This might be the wrong place

A quoi sert le rock dans This Must Be the Place ?

Festival / Récompenses | Par Julien Di Giacomo | Le 18 mai 2011 à 11h30

Dans This Must be the Place (dont vous pouvez voir quelques extraits ici), projeté aujourd'hui en compétition au Festival de Cannes, Sean Penn incarne Cheyenne, un quinquagénaire lancé sur les traces d'un ancien nazi après la mort de son père. Le film s'annonce comme un road movie mâtiné de drame contemplatif, mais un détail semble faire tache : Cheyenne est une ancienne rock star. En quoi ce trait du personnage est-il utile au scénario ? Bonne question.

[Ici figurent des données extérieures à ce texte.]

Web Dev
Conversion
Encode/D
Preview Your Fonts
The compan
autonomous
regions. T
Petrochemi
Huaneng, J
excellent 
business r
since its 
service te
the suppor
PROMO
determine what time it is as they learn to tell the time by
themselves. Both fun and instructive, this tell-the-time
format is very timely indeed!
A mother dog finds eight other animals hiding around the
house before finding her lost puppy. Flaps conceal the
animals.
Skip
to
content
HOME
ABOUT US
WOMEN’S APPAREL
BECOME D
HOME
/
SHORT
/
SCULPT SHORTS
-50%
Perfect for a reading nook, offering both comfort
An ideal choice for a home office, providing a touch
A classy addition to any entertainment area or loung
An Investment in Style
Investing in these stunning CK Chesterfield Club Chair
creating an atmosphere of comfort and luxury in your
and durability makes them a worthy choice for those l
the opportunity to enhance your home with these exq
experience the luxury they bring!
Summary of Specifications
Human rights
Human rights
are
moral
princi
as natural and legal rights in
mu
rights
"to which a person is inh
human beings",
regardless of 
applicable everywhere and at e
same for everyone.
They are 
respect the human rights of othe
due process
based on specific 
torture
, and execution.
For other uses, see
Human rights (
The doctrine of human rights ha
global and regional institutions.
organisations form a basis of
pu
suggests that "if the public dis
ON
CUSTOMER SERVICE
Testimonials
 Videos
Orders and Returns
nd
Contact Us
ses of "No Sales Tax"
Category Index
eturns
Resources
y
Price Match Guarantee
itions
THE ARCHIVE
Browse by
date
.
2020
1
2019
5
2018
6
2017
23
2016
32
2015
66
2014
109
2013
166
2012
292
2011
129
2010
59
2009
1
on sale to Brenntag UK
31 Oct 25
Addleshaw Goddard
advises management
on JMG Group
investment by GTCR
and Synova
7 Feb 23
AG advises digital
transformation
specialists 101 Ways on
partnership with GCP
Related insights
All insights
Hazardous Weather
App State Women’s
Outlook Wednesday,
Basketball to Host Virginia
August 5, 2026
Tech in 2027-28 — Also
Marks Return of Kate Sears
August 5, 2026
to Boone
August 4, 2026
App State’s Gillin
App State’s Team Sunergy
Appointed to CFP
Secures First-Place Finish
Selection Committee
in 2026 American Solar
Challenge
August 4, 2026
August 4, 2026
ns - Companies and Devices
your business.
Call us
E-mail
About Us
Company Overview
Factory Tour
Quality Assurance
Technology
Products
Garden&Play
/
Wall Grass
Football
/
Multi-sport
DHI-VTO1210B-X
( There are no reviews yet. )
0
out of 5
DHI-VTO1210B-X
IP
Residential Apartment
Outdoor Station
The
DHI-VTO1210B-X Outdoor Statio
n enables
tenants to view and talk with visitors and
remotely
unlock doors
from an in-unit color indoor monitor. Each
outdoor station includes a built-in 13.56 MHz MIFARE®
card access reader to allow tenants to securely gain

Pourquoi préférer l'ersatz à l'original ?
On le sait, le cinéma et le monde de la musique vivent depuis de longues décennies une belle histoire d'amour, principalement matérialisée sous forme de comédies musicales (de Grease au Rocky Horror Picture Show), de biopics (de Walk the Line à Notorious B.I.G.) et de documentaires (de Dont Look Back à Never Say Never). Plus d'un acteur, encouragé par ses expériences, a d'ailleurs sauté le pas pour donner de la voix sur CD.

Mais si le 7e art aime dépeindre la vie des grands noms du monde de la musique, il lui arrive parfois de créer ses propres artistes, ses petites ou grandes stars de fiction. L'exemple le plus fameux de ce phénomène reste sans doute Spinal Tap, faux documentaire déjanté sur un groupe de rock fictif.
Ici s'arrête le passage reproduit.